A business owner in Los Angeles came up with a solution: Trina Renea, the founder of Spa Lé La, added free childcare (by a CPR-certified nanny) to her spa's menu, offering the service to any parent who needs a massage or a facial, or any of the spa's other stress-busting services.

If you've got more than one child at home, the first child is free, and each one after is just $6 for the whole duration of mom or dad's spa visit, HuffPo reports.

Renea recognized that for a lot of parents, a quick 15 or 30 minute appointment for a wax or a manicure just wouldn't be worth all the effort it would take to get the kids ready and then into and out of the car, so she added 30 minutes of "lounge time" that parents can take before or after their appointment, so mama can just chill for a bit.

If lounge time isn't relaxing enough for you, you can also spend an extra $40 for another 25 minutes in a totally comfortable nap room.

This kind of parent paradise could only have been thought up by a fellow parent. Renea is a mother herself, and she understands that a lot of parents feel guilty about prioritizing their own self-care. That's why she added cool classes to the childcare component: Kids can participate in art, music or yoga sessions while mom or dad is away.

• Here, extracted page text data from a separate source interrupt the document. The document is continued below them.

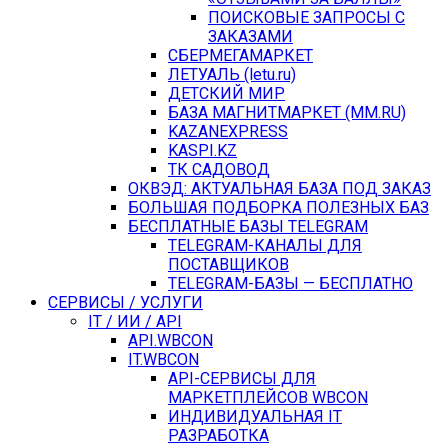
ПОИСКОВЫЕ ЗАПРОСЫ С
ЗАКАЗАМИ
СБЕРМЕГАМАРКЕТ
ЛЕТУАЛЬ (letu.ru)
ДЕТСКИЙ МИР
БАЗА МАГНИТМАРКЕТ (MM.RU)
KAZANEXPRESS
KASPI.KZ
ТК САДОВОД
ОКВЭД: АКТУАЛЬНАЯ БАЗА ПОД ЗАКАЗ
БОЛЬШАЯ ПОДБОРКА ПОЛЕЗНЫХ БАЗ
БЕСПЛАТНЫЕ БАЗЫ TELEGRAM
TELEGRAM-КАНАЛЫ ДЛЯ
ПОСТАВЩИКОВ
TELEGRAM-БАЗЫ — БЕСПЛАТНО
СЕРВИСЫ / УСЛУГИ
IT / ИИ / API
API.WBCON
IT.WBCON
API-СЕРВИСЫ ДЛЯ
МАРКЕТПЛЕЙСОВ WBCON
ИНДИВИДУАЛЬНАЯ IT
РАЗРАБОТКА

There's nothing to feel guilty about at all. "If they feel like their child is getting a class, then it makes them feel more comfortable," she told HuffPo.

The spa also offers services for expecting parents, like prenatal massage, belly facials, and even labor stimulating massage for those 40-week mamas-to-be who are understandably over being pregnant and just want to meet their little one.

Whether you have a child on the way or a couple of them keeping you up at night, this spa's menu sounds like the perfect way for mama to enjoy some me time.